The soul would have no rainbow
Had the eyes no tears.
~John Vance Cheney
Thinking about tears recalls a childhood event in which my 7-year-old self, an intrepid explorer even then, found and cut myself on a rusty something or other, requiring a trip to the doctor for a tetanus shot. I wailed and sobbed in his office, the tears streaming down my cheeks. In an attempt to comfort, he told me not to cry in a gentle, kind voice. I hiccuped to a stop finally, saying, in all my childlike innocence, that I might run out of tears. He gave an immediate assurance, with an ironic chuckle, that he didn't think that would ever happen. Hmmm. I guess I must concede that point.
Life does bring tears to our eyes -- of grief, of pain, of joy, of sympathy, and the whole gamut of emotions in our human repertoire. It is part of our uniqueness as sentient beings that we have deep feelings and that we can allow them to express. And according to John Vance Cheney's poetic pronouncement, out of the well of our tears, rainbows of the soul are born. That is a truly lovely thought!

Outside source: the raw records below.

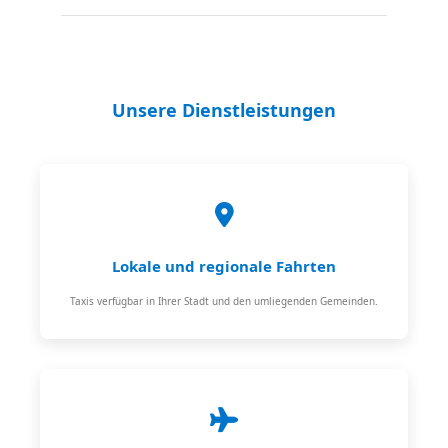
Unsere Dienstleistungen
Lokale und regionale Fahrten
Taxis verfügbar in Ihrer Stadt und den umliegenden Gemeinden.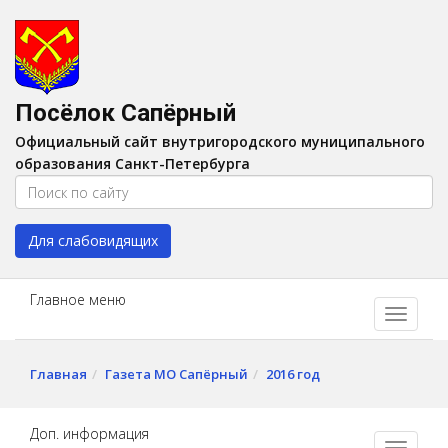
Версия для слабовидящих:
Вкл
A
Шрифт:
A
A
Интервал:
AA
A A
Посёлок Сапёрный
Изображения:
Выкл
Официальный сайт внутригородского муниципального
Цвет:
A
A
A
A
образования Санкт-Петербурга
Для слабовидящих
Главное меню
Главная
Газета МО Сапёрный
2016 год
Доп. информация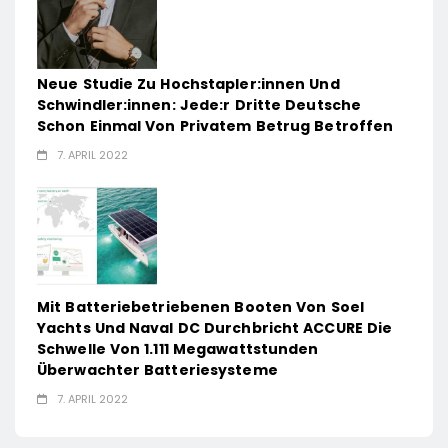
Neue Studie Zu Hochstapler:innen Und
Schwindler:innen: Jede:r Dritte Deutsche
Schon Einmal Von Privatem Betrug Betroffen
7. APRIL 2022
Mit Batteriebetriebenen Booten Von Soel
Yachts Und Naval DC Durchbricht ACCURE Die
Schwelle Von 1.111 Megawattstunden
Überwachter Batteriesysteme
7. APRIL 2022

Rainbows have special significance for me, and living in south Florida, I'm fortunate that they occur frequently. I have come to think of the rainbow as my own personal message from God (but, don't worry, I'll share). Rainbows have shown up in my life at just the moment I needed reassurance that all would be well, when I was fearful, despairing or feeling abandoned. They are a sign - a covenant and a promise that God's love is always present. And a rainbow is also a reminder: if there are tears in your eyes or rain in your skies, just look around when the sun peeks out for the rainbow! It's bound to be there. You have to let the light shine in order to make a rainbow.